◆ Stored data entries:
+ + + + + + +
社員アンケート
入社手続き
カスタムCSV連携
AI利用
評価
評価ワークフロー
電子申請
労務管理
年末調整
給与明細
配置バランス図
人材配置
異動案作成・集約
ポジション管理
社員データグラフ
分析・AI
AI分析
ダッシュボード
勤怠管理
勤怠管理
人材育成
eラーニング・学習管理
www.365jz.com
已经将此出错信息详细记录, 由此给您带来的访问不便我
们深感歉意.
+ + + + + + +
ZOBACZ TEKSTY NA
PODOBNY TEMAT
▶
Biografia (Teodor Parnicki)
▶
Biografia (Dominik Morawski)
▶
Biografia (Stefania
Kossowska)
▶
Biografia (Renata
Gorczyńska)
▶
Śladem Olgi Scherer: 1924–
+ + + + + + +
◆ WORK TO BE COMPLETED: Identify the lines above with the word "Biografia". Copy them.

◆ ANSWER TO THIS EXERCISE:
Biografia (Teodor Parnicki)
Biografia (Dominik Morawski)
Biografia (Stefania
Biografia (Renata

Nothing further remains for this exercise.